Author: Diana Moncada.

Pages: 44.

Publisher: 1 time editors.

The first thing that draws attention to Moncada’s collection of poems is his sensory ability to capture stimuli with words: as if he had very dilated pupils, a hypersensitive ear or the sense of smell of a dog that sniffs the air with certainty. And so he explores the most closed night, the nuances of whiteness, and allows himself to investigate materialities and textures with delicate dexterity.

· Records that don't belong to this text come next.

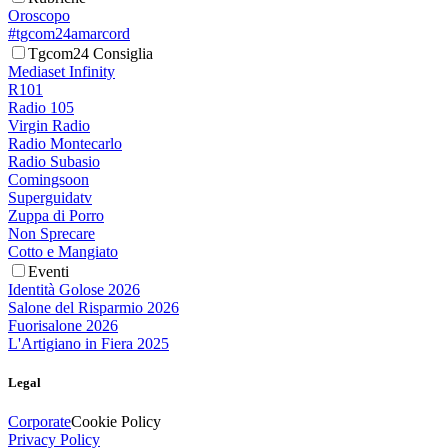
Oroscopo
#tgcom24amarcord
Tgcom24 Consiglia
Mediaset Infinity
R101
Radio 105
Virgin Radio
Radio Montecarlo
Radio Subasio
Comingsoon
Superguidatv
Zuppa di Porro
Non Sprecare
Cotto e Mangiato
Eventi
Identità Golose 2026
Salone del Risparmio 2026
Fuorisalone 2026
L'Artigiano in Fiera 2025
Legal
Corporate
Cookie Policy
Privacy Policy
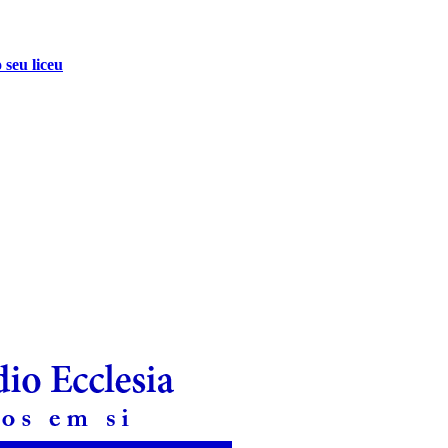
 seu liceu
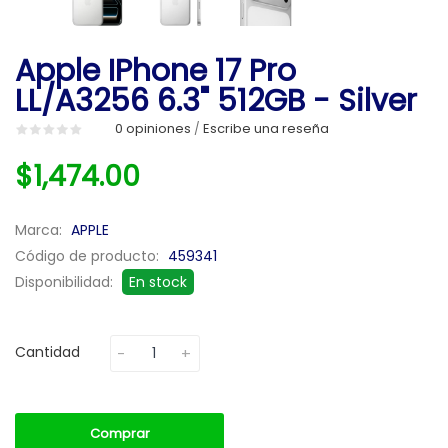
Apple IPhone 17 Pro
LL/A3256 6.3" 512GB - Silver
0 opiniones
Escribe una reseña
/
$1,474.00
Marca:
APPLE
Código de producto:
459341
Disponibilidad:
En stock
Cantidad
Comprar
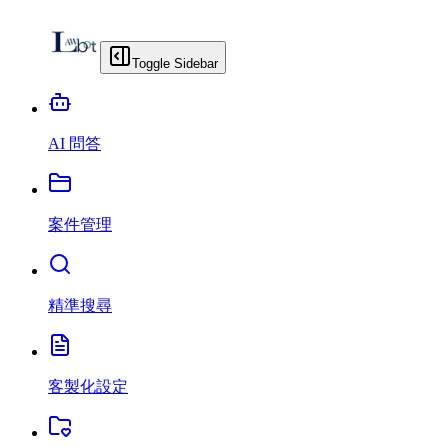
Toggle Sidebar
AI 問答
案件管理
精準搜尋
客製化設定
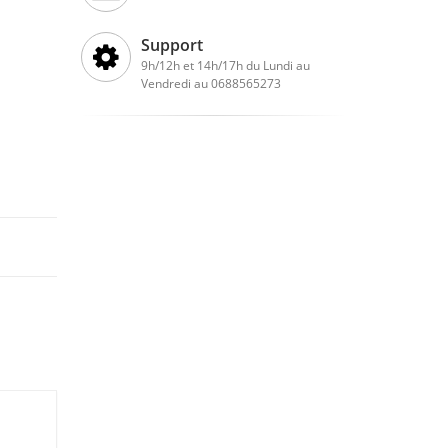
Support
9h/12h et 14h/17h du Lundi au
Vendredi au 0688565273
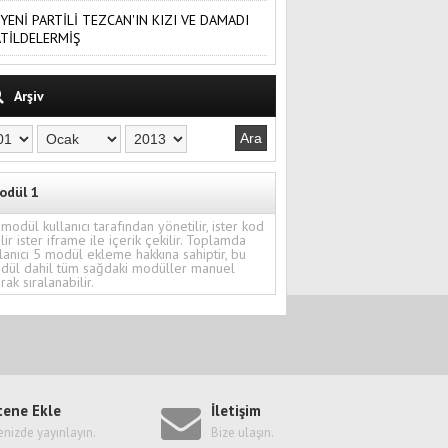
YENİ PARTİLİ TEZCAN'IN KIZI VE DAMADI
TİLDELERMİŞ
Arşiv
odül 1
modül kullanıcı tarafından yönetilir, ister kod
ilir ister iframe ile içerik çekilir. Toplamda
lanıcı 5 modül ekleme hakkına sahiptir, bu
dül dahil tüm sağdaki modüller manuel
rak sıralanabilir.
tene Ekle
İletişim
enizde yayınlayın.
Bize ulaşın.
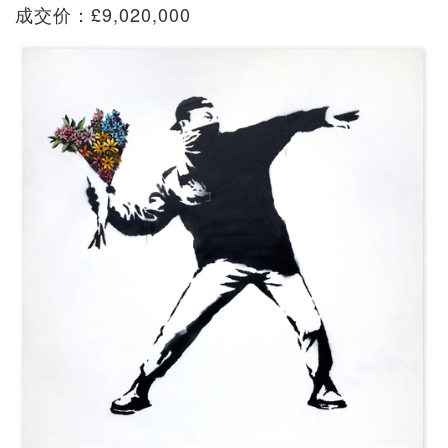
成交价：£9,020,000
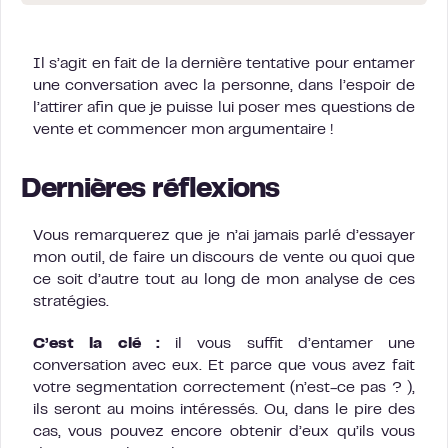
Il s’agit en fait de la dernière tentative pour entamer
une conversation avec la personne, dans l’espoir de
l’attirer afin que je puisse lui poser mes questions de
vente et commencer mon argumentaire !
Dernières réflexions
Vous remarquerez que je n’ai jamais parlé d’essayer
mon outil, de faire un discours de vente ou quoi que
ce soit d’autre tout au long de mon analyse de ces
stratégies.
C’est la clé :
il vous suffit d’entamer une
conversation avec eux. Et parce que vous avez fait
votre segmentation correctement (n’est-ce pas ? ),
ils seront au moins intéressés. Ou, dans le pire des
cas, vous pouvez encore obtenir d’eux qu’ils vous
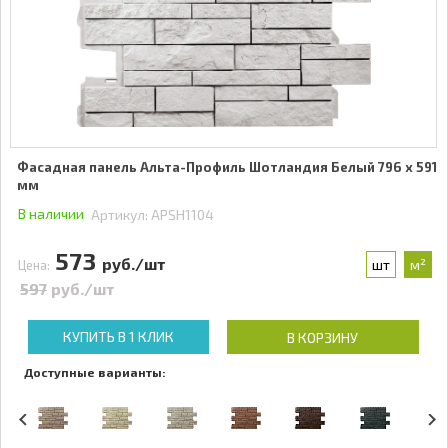
Фасадная панель Альта-Профиль Шотландия Белый 796 x 591
мм
В наличии
Артикул:
APSH1104
573
руб./шт
шт
м²
Цена:
597
руб./шт
КУПИТЬ В 1 КЛИК
В КОРЗИНУ
Доступные варианты:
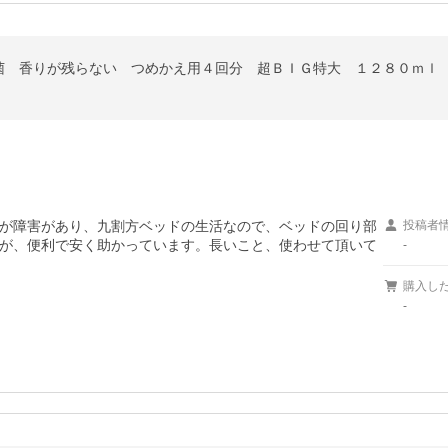
菌 香りが残らない つめかえ用４回分 超ＢＩＧ特大 １２８０ｍｌ
が障害があり、九割方ベッドの生活なので、ベッドの回り部
投稿者
が、便利で安く助かっています。長いこと、使わせて頂いて
-
購入し
-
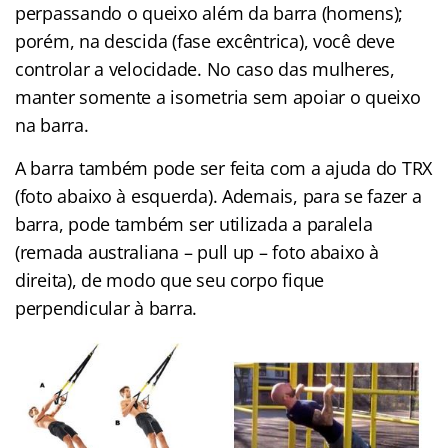
perpassando o queixo além da barra (homens);
porém, na descida (fase excêntrica), você deve
controlar a velocidade. No caso das mulheres,
manter somente a isometria sem apoiar o queixo
na barra.
A barra também pode ser feita com a ajuda do TRX
(foto abaixo à esquerda). Ademais, para se fazer a
barra, pode também ser utilizada a paralela
(remada australiana – pull up – foto abaixo à
direita), de modo que seu corpo fique
perpendicular à barra.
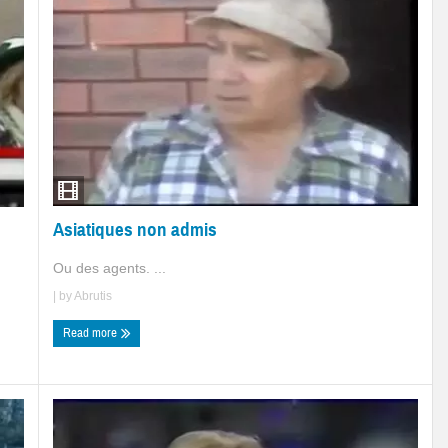
Asiatiques non admis
Ou des agents. ...
| by
Abrutis
Read more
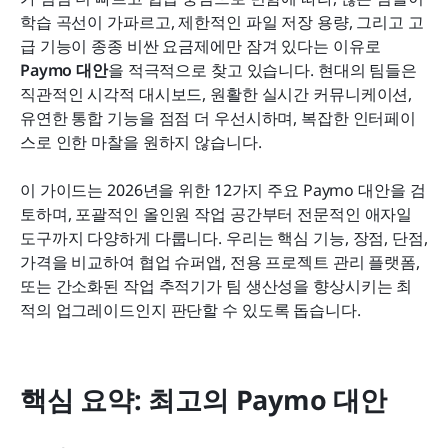
올바른 Paymo 대안을 선택하는 방법
학습 곡선이 가파르고, 제한적인 파일 저장 용량, 그리고 고
급 기능이 종종 비싼 요금제에만 잠겨 있다는 이유로 
결론
Paymo 대안
을 적극적으로 찾고 있습니다. 현대의 팀들은 
직관적인 시각적 대시보드, 원활한 실시간 커뮤니케이션, 
자주 묻는 질문
유연한 통합 기능을 점점 더 우선시하며, 복잡한 인터페이
관련 읽기
스로 인한 마찰을 원하지 않습니다.
이 가이드는 2026년을 위한 12가지 주요 Paymo 대안을 검
토하며, 포괄적인 올인원 작업 공간부터 전문적인 애자일 
도구까지 다양하게 다룹니다. 우리는 핵심 기능, 장점, 단점, 
가격을 비교하여 협업 슈퍼앱, 전용 프로젝트 관리 플랫폼, 
또는 간소화된 작업 추적기가 팀 생산성을 향상시키는 최
적의 업그레이드인지 판단할 수 있도록 돕습니다.
핵심 요약: 최고의 Paymo 대안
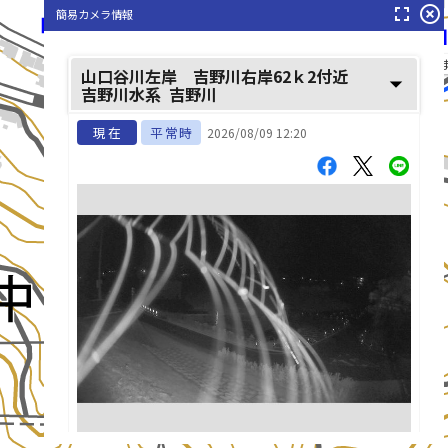
fullscreen
highlight_off
簡易カメラ情報
山口谷川(や
山口谷川左岸 吉野川右岸62ｋ2付近
arrow_drop_down
吉野川水系
吉野川
現在
平常時
2026/08/09 12:20
list_alt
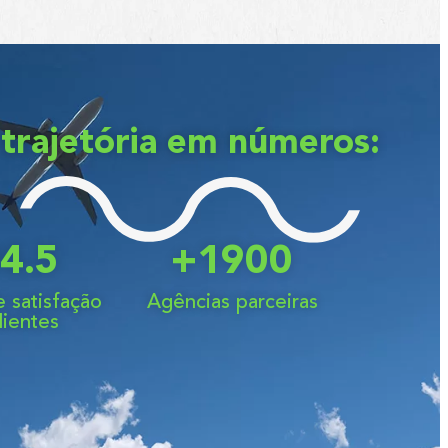
trajetória em números:
4.5
+
1900
 satisfação
Agências parceiras
lientes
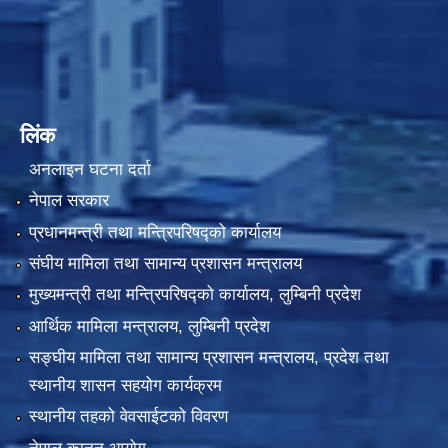
लिंक
अनलाइन घटना दर्ता
नेपाल सरकार
प्रधानमन्त्री तथा मन्त्रिपरिषद्को कार्यालय
संघीय मामिला तथा सामान्य प्रशासन मन्त्रालय
मुख्यमन्त्री तथा मन्त्रिपरिषद्को कार्यालय, लुम्बिनी प्रदेश
आर्थिक मामिला मन्त्रालय, लुम्बिनी प्रदेश
सङ्घीय मामिला तथा सामान्य प्रशासन मन्त्रालय, प्रदेश तथा
स्थानीय शासन सहयोग कार्यक्रम
स्थानीय तहको वेवसाईटको विवरण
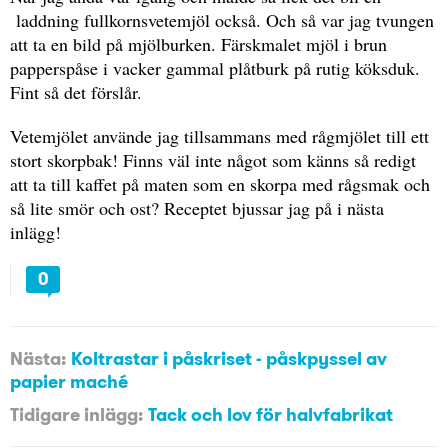
laddning fullkornsvetemjöl också. Och så var jag tvungen
att ta en bild på mjölburken. Färskmalet mjöl i brun
papperspåse i vacker gammal plåtburk på rutig köksduk.
Fint så det förslår.
Vetemjölet använde jag tillsammans med rågmjölet till ett
stort skorpbak! Finns väl inte något som känns så redigt
att ta till kaffet på maten som en skorpa med rågsmak och
så lite smör och ost? Receptet bjussar jag på i nästa
inlägg!
0
Nästa:
Koltrastar i påskriset - påskpyssel av
papier maché
Tidigare inlägg:
Tack och lov för halvfabrikat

That is why he allows himself to reflect on “the glow of hunger” or contemplate a landscape without giving in to useless preciousness: “I saw the meadow and beyond the meadow, a blue, a broken chair, the factory mooing among the cows, what yellow of the field acting as a stage”.

But later in the book, the poet also begins to walk between the scope and barriers of language. Along these lines, when she deals with the enigmas of life, she can resort to mechanical or scientific jargon, expanding her lyrical possibilities and meaning in amazing and disconcerting ways.

And at the heart of the work, the idea of ​​a necessary distance in the poem itself. The detachment and separation that move the author to process everything with caution, like someone who is dazzled by the new. Or as she writes: “The language that is newly born silently observes what it will one day be able to name”.